EDIT 2: Also, something that looks interesting as well is that if one boots into an emergency shell and reboots, no message happens. If one boots into a rescue shell and reboots, then the 'Failed to unmount /oldroot' message is printed. One can also boot into a rescue shell and then run 'systemctl emergency' to go into an emergency shell, in which case the message is also printed upon reboot. So, it looks like something in between emergency and rescue is getting stuck.
Comment by Ales Katona (almindor) - Friday, 28 February 2020, 19:46 GMT
For me it's definitely caused by RLS (Rust Language Server) when running via VSCode. If I uninstall the RLS plugin or shut down VSCode prior to restart I don't get the mount errors.

How can a normal user-level process cause this is another question I guess..
Comment by gamezelda (gamezelda) - Friday, 28 February 2020, 20:24 GMT
I managed to find the culprit (or culprits) in my case as well. It seems caused by or related to systemd-binfmt.service, but for me it only happens when I also have two concrete AUR packages installed, qemu-user-static-bin and binfmt-qemu-static (which deploy files to /lib/binfmt.d/).

* If I remove those two qemu AUR packages, the error goes away (even though I also have wine installed which also deploys files in /lib/binfmt.d/, so systemd-binfmt.service is still started).

* If I mask systemd-binfmt.service, the error also goes away. On an emergency shell the error doesn't happen normally, but it does if I start systemd-binfmt.service.

I also managed to replicate this in a virtual machine as well.
Comment by Dennis Kadioglu (dkadioglu) - Friday, 28 February 2020, 20:47 GMT
In my case, it seems to be the same culprit as it is for gamezelda. If I remove both packages, the error messages do not appear anymore.
Comment by gamezelda (gamezelda) - Friday, 28 February 2020, 21:14 GMT
I did some more experimentation and I found why qemu-user-static-bin+binfmt-qemu-static cause the problem but not wine.

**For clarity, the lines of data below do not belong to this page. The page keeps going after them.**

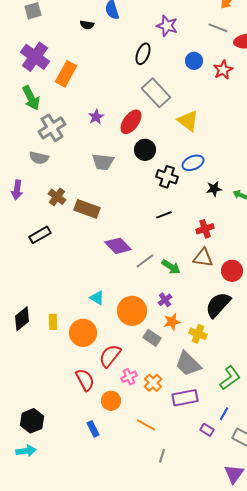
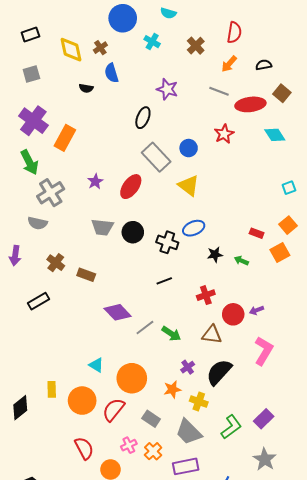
blue circle: (194, 61) -> (189, 148), moved
black circle: (145, 150) -> (133, 232), moved
brown rectangle: (87, 209) -> (86, 275), size x0.7
brown triangle: (203, 258) -> (212, 335), moved
red circle: (232, 271) -> (233, 314), moved
purple cross: (165, 300) -> (188, 367), moved
black diamond: (22, 319) -> (20, 408), moved
gray rectangle: (152, 338) -> (151, 419), moved
red semicircle: (110, 356) -> (114, 410), moved
green L-shape: (230, 378) -> (231, 427), moved

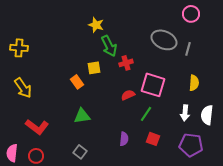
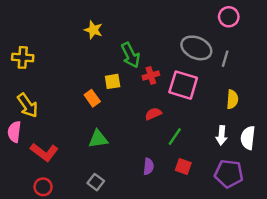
yellow star: (96, 25) -> (93, 30), moved
pink square: (153, 85) -> (183, 85), moved
pink semicircle: (12, 153) -> (14, 132), moved

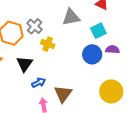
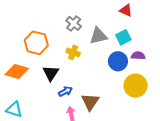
gray triangle: (71, 17) -> (98, 36), moved
gray cross: (35, 26) -> (74, 23), moved
yellow circle: (111, 91) -> (136, 86), moved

It seems related to the "F" flag in the last entry of the binfmt configuration files in /lib/binfmt.d/.

As a simple test case I create a dummy file in /lib/binfmt.d/ containing just:

:TestFormat:M::XX::/usr/bin/true:F

Then the problem starts to reproduce. Removing the last "F" in the line fixes it. The meaning of the "F" flag is explained here: https://www.kernel.org/doc/html/latest/admin-guide/binfmt-misc.html and seems to imply that it keeps a reference to the interpreter binary, so that's probably the file that's still open and causes the unmount to fail.

If I clean the entry from /proc/sys/fs/binfmt_misc/ manually by echoing -1 to it, it allows the unmount to work correctly. However systemd-binfmt does not do this cleanup itself: https://github.com/systemd/systemd/issues/13129 . And unmounting the binfmt_misc filesystem also doesn't make the kernel deregister the formats. So this should explain why the unmount is blocked, the interpreter binary is still registered and with a reference open.
Comment by loqs (loqs) - Friday, 28 February 2020, 22:54 GMT
I thought systemd skipped unmounting virtual filesystems such as binfmt_misc [1]
You could ask for additional special handling of binfmt_misc.

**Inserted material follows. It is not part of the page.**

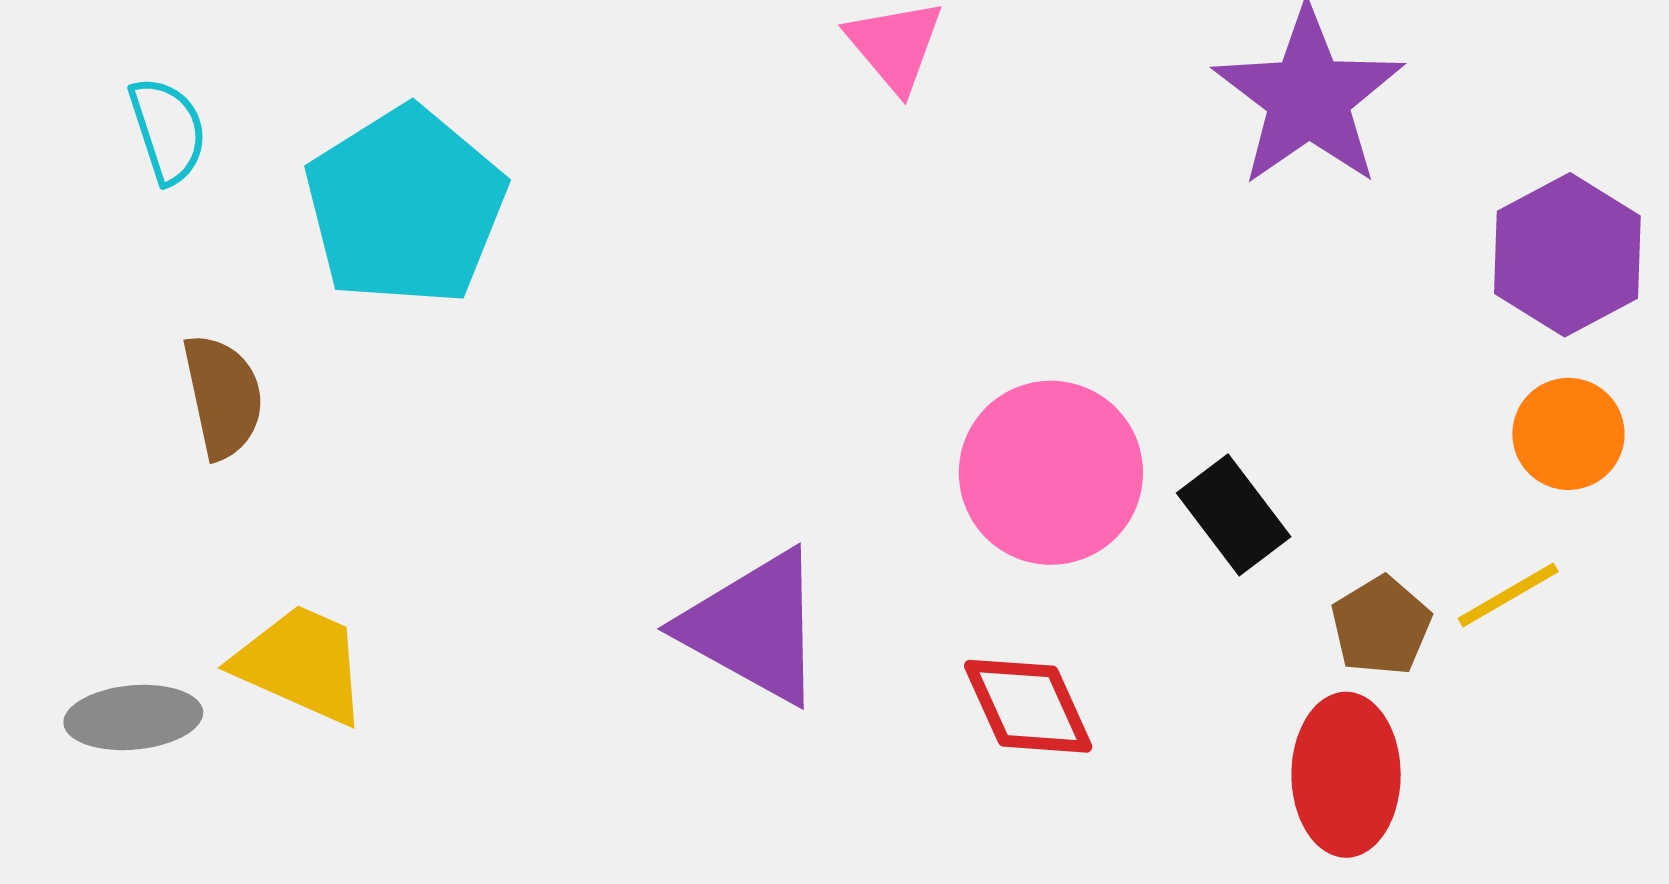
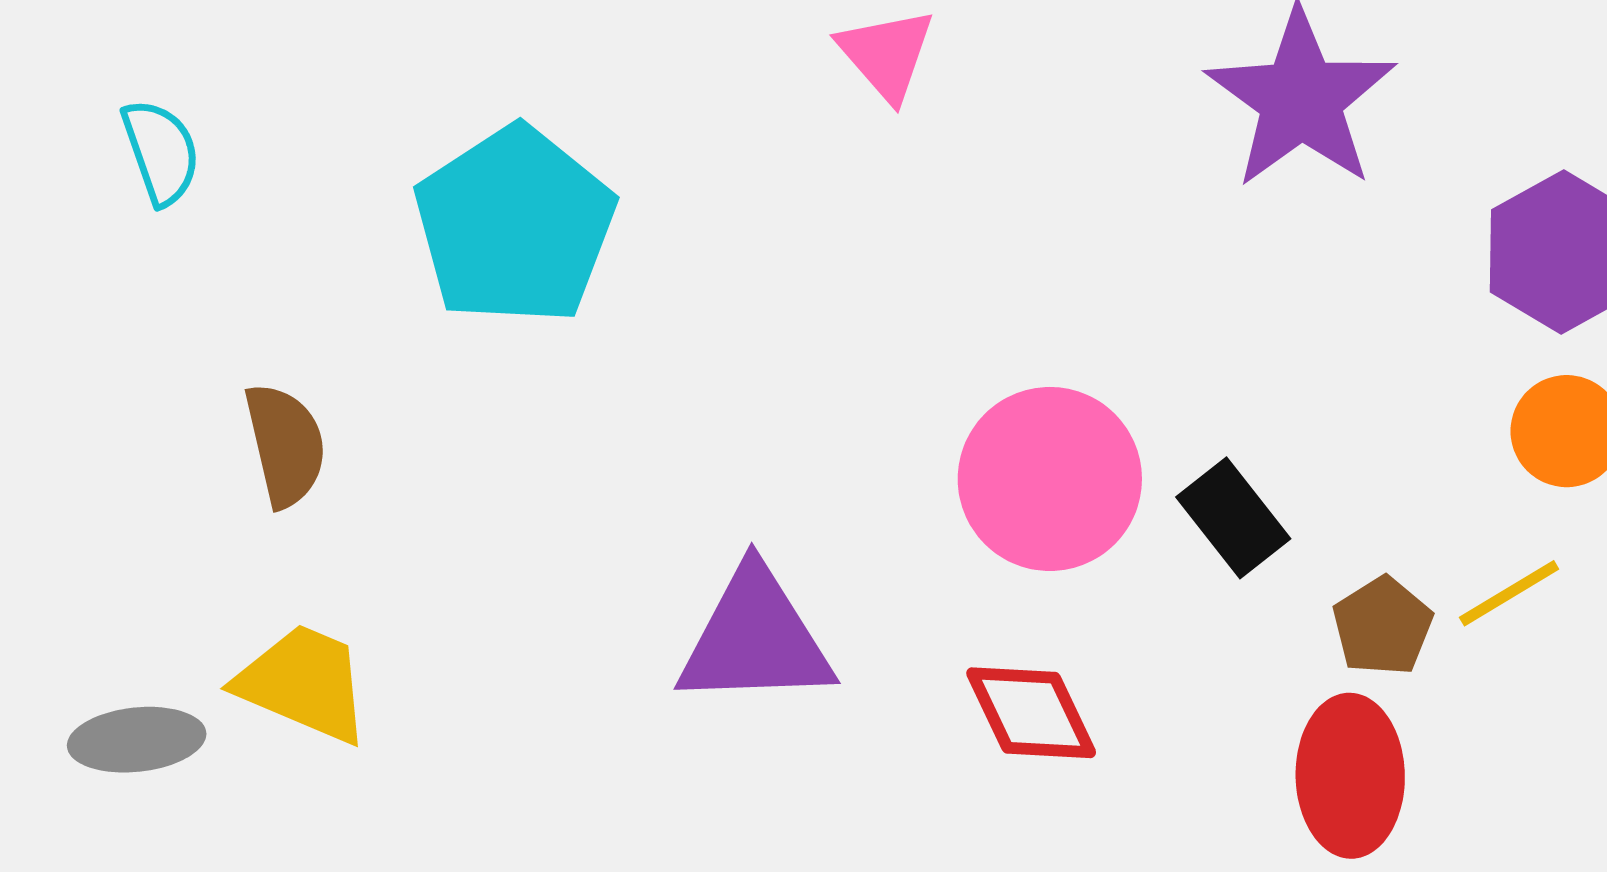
cyan pentagon: (405, 206) -> (515, 226), moved
brown semicircle: (223, 396) -> (285, 445), moved
purple triangle: (754, 627) -> (755, 638), turned -30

[1] https://github.com/systemd/systemd/blob/v244/src/shutdown/umount.c#L105
Comment by gamezelda (gamezelda) - Friday, 28 February 2020, 23:14 GMT
@loqs: Unmounting binfmt_misc or not does not fix the problem, the registered formats stay even after unmounting, it can only be done by explicitly deregistering them (by echoing "-1" to status before unmounting) which is what is not done and the systemd issue I linked seems to ask for. In case of 'F' flag unless they are explicitly deregistered it looks like it keeps a reference to the interpreter which later blocks the rootfs unmount.
Comment by Leo P. (jpegxguy) - Friday, 28 February 2020, 23:29 GMT
This has been bugging me for months. Really glad you guys found the issue.
In my machine it's the same qemu story.

So what'd the best way to fix this? It it systemd that needs to clean up the binfmt entries?
Comment by loqs (loqs) - Friday, 28 February 2020, 23:54 GMT
@gamezelda I was suggesting if upstream would not implement the feature into the shutdown of systemd-binfmt.service perhaps upstream would integrate deregistering types into systemd-shutdown.
Comment by gamezelda (gamezelda) - Friday, 28 February 2020, 23:56 GMT
@loqs: Oh, I misunderstood your comment then. I agree it would make sense to deregister binfmts at shutdown if systemd-binfmt does not do this on stop.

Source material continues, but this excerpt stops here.